Christian preacher arrested for Islam protest can appeal

Ian Sleeper during his arrest.

A Christian preacher who was arrested for holding up placards protesting Islam after a terrorist attack in London has been given permission to appeal a previous ruling upholding his arrest.

Ian Sleeper, 57, was arrested on 23 June 2017 outside Southwark Cathedral, which is close to the scene of the London Bridge and Borough Market terror attack.

The attack on 3 June 2017 left eight people dead and another 48 injured. The Islamic State later claimed responsibility.

Mr Sleeper's placards read, "Love Muslims, Hate Islam, Jesus is love and hope", and "Love Muslims, Ban Islam, the religion of terror".

He was arrested by four police officers under Section 5 of the Public Order Act for causing harassment, alarm and distress, and allegedly causing religious and racial aggravation after a member of the public complained about his protest.

At a court hearing in February, Mr Sleeper's lawyer argued, "The displaying of the placards was not and could never be threatening or abusive, nor was it likely to cause harassment, alarm or distress and that it was 'apparent from the text of the placard that the Claimant was not motivated by a hostility to Muslims.'"

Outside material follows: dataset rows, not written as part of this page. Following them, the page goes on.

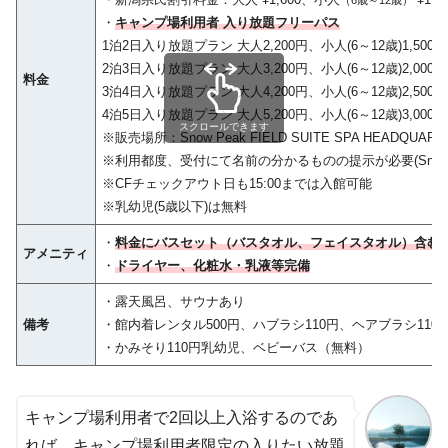
（6歳～12歳）
・
キャンプ場利用者 入り放題フリーパス
1泊2日入り放題プラン 大人2,200円、小人(6～12歳)1,500円
2泊3日入り放題プラン 大人3,200円、小人(6～12歳)2,000円
料金
3泊4日入り放題プラン 大人4,200円、小人(6～12歳)2,500円
4泊5日入り放題プラン 大人5,200円、小人(6～12歳)3,000円
スクロールできます
※販売場所：Snow Peak FIELD SUITE SPA HEADQUA
※利用都度、受付にて名前の分かるものの提示が必要(Snow
※CFチェックアウト日も15:00までは入館可能
※乳幼児(5歳以下)は無料
・
料金にバスセット（
バスタオル、フェイスタオル
）含む
アメニティ
・
ドライヤー、化粧水・乳液等完備
・露天風呂、サウナあり
備考
・館内着レンタル500円、ハブラシ110円、ヘアブラシ110
・かみそり110円乳幼児、ベビーバス（無料）
キャンプ場利用者で2回以上入浴するのであ
れば、キャンプ場利用者限定の入りたい放題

The court upheld the arrest but Mr Sleeper has now been given permission to appeal this ruling.

The Christian Legal Centre (CLC), which is supporting Mr Sleeper, said his case raised questions about "whether some religions and philosophical beliefs are more equal than others in the eyes of the Metropolitan police" after the police came in for strong criticism over its handling of pro-Palestine protests in which antisemitic placards were seen.

CLC chief executive Andrea Williams said there was a "clear inconsistency" in regards to how Islam and other beliefs are policed in London and throughout the UK.

"What happened to Mr Sleeper in 2017 has been prophetic for what we now see on London's streets during pro-Hamas protests," she said.

"The police are upholding the right for Islamic protesters to call for genocide without interference, and anyone who counter-protests and disagrees faces the full force of the law."

Mr Sleeper said that recent events showed that his case is "still hugely relevant" and "was a clear indication of what was to come".

"How I was treated was completely wrong. The police have never apologised and continue to believe that what they did was right. Recent events in London following the conflict in the Middle East has exposed that anyone protesting Israel and calling for violence would not be treated as I was by the police," he said.

"There is no consistency in policing over these matters and what has happened to me and on our streets in the past month should be of grave concern to many.

"I will continue to pursue justice on this matter for as long as it takes and am pleased to have the opportunity to appeal the previous ruling."